[Supplied records]

<<<<

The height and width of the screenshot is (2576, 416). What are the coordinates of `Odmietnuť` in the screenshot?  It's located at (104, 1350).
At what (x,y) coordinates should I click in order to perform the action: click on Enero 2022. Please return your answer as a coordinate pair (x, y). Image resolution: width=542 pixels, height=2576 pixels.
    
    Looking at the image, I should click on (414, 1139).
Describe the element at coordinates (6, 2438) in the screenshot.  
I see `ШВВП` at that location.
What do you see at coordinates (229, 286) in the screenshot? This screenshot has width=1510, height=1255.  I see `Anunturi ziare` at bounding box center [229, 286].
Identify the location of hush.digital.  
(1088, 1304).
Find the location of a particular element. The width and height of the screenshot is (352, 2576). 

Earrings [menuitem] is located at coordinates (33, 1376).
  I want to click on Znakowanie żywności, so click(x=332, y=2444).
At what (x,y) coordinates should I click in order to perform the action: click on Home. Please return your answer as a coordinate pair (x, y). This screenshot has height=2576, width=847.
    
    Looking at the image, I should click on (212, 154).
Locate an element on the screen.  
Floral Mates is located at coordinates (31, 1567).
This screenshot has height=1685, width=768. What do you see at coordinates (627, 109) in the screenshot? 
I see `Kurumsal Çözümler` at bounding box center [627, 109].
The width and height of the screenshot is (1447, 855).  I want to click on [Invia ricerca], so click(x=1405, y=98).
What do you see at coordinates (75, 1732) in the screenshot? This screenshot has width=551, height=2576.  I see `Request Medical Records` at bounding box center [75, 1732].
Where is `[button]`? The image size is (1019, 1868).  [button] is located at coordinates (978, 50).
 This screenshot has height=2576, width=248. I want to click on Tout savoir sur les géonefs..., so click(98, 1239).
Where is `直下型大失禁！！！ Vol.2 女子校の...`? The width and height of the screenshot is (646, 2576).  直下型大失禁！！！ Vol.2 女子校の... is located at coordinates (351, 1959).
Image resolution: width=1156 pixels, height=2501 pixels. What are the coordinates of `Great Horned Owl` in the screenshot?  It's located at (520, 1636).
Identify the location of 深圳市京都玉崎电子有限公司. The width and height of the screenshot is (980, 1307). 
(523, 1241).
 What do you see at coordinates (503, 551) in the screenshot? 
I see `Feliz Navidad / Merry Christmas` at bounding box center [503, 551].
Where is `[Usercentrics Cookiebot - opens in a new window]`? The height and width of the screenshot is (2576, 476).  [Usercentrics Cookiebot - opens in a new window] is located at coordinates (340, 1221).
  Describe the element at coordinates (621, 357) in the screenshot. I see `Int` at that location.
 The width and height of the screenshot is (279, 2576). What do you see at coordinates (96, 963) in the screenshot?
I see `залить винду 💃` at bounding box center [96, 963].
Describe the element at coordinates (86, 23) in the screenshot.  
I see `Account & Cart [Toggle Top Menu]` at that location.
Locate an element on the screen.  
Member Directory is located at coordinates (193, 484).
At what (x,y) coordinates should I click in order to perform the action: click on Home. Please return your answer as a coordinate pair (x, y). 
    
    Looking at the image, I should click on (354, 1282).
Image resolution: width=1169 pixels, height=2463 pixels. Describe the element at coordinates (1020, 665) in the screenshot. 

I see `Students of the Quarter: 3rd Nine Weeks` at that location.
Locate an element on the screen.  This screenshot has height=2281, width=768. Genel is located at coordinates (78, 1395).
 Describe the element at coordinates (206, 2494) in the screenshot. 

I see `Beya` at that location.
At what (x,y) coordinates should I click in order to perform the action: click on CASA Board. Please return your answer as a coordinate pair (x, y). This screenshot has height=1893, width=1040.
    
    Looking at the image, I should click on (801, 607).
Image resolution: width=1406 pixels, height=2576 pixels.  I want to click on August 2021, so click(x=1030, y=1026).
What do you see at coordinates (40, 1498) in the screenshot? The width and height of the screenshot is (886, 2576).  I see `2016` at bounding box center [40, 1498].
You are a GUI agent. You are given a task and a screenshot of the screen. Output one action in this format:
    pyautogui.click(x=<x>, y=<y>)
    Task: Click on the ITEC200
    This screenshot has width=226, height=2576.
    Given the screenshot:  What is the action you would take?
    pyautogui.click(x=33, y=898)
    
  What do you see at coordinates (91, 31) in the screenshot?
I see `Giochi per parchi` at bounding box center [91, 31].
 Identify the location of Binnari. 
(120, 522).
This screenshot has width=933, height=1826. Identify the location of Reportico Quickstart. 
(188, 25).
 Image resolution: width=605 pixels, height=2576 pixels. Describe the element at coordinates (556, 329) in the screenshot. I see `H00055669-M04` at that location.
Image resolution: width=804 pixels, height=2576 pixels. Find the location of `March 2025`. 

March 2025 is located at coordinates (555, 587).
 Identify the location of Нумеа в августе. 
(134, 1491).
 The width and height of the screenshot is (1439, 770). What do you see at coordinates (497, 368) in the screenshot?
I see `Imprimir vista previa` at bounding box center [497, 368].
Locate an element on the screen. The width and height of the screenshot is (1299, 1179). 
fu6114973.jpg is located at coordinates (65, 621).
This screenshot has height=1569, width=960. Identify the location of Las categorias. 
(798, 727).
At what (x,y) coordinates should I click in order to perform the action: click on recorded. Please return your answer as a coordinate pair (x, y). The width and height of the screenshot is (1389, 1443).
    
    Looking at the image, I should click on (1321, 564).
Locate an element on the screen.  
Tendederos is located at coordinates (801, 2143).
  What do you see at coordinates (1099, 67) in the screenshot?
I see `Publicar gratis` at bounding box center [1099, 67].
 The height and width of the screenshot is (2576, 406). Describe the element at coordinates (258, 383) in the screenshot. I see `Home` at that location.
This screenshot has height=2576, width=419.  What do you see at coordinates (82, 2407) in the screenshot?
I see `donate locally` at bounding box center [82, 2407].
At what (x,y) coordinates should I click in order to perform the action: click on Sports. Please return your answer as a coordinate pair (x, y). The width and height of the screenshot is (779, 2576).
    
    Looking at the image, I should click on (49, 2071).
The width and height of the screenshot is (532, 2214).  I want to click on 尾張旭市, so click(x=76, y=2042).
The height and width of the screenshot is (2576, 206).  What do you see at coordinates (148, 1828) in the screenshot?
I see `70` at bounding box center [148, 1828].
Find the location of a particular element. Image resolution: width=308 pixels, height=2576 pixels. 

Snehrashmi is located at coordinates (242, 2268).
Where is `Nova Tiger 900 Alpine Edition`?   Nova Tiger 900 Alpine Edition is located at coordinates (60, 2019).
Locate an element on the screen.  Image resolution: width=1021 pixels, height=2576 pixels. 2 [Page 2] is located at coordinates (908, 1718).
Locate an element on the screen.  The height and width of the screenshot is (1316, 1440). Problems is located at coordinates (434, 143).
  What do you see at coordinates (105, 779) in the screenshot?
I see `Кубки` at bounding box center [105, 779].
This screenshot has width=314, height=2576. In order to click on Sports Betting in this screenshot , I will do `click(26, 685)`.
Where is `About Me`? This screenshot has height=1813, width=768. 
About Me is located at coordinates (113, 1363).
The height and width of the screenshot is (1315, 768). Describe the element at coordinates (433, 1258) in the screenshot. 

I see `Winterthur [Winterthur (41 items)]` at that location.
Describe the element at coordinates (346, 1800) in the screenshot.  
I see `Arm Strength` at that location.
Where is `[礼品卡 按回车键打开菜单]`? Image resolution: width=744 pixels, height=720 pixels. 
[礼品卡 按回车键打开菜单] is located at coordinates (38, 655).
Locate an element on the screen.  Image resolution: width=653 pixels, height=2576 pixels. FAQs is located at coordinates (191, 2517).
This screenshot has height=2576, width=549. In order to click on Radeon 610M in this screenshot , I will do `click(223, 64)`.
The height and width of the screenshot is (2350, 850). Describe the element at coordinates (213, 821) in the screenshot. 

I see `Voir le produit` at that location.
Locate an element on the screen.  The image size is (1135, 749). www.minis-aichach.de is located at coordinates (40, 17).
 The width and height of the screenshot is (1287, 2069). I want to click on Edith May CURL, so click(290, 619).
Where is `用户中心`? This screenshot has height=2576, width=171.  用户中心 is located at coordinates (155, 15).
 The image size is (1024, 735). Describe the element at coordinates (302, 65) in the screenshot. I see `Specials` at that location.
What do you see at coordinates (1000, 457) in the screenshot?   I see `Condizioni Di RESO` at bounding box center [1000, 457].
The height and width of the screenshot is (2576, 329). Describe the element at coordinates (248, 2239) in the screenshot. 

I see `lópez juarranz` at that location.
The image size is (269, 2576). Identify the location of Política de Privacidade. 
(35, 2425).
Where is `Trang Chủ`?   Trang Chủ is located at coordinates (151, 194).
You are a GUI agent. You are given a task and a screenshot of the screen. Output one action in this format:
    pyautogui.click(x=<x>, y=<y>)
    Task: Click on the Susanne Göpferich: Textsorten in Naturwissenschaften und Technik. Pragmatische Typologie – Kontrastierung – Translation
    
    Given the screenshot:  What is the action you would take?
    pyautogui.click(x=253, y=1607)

>>>>

[Work to complete] After locating the line that contains "The width and height of the screenshot is (1447, 855).", please copy exactly every line from the start of the records through it, and nothing else.

[Response to the task]
The height and width of the screenshot is (2576, 416). What are the coordinates of `Odmietnuť` in the screenshot?  It's located at (104, 1350).
At what (x,y) coordinates should I click in order to perform the action: click on Enero 2022. Please return your answer as a coordinate pair (x, y). Image resolution: width=542 pixels, height=2576 pixels.
    
    Looking at the image, I should click on (414, 1139).
Describe the element at coordinates (6, 2438) in the screenshot.  
I see `ШВВП` at that location.
What do you see at coordinates (229, 286) in the screenshot? This screenshot has width=1510, height=1255.  I see `Anunturi ziare` at bounding box center [229, 286].
Identify the location of hush.digital.  
(1088, 1304).
Find the location of a particular element. The width and height of the screenshot is (352, 2576). 

Earrings [menuitem] is located at coordinates (33, 1376).
  I want to click on Znakowanie żywności, so click(x=332, y=2444).
At what (x,y) coordinates should I click in order to perform the action: click on Home. Please return your answer as a coordinate pair (x, y). This screenshot has height=2576, width=847.
    
    Looking at the image, I should click on (212, 154).
Locate an element on the screen.  
Floral Mates is located at coordinates (31, 1567).
This screenshot has height=1685, width=768. What do you see at coordinates (627, 109) in the screenshot? 
I see `Kurumsal Çözümler` at bounding box center [627, 109].
The width and height of the screenshot is (1447, 855).  I want to click on [Invia ricerca], so click(x=1405, y=98).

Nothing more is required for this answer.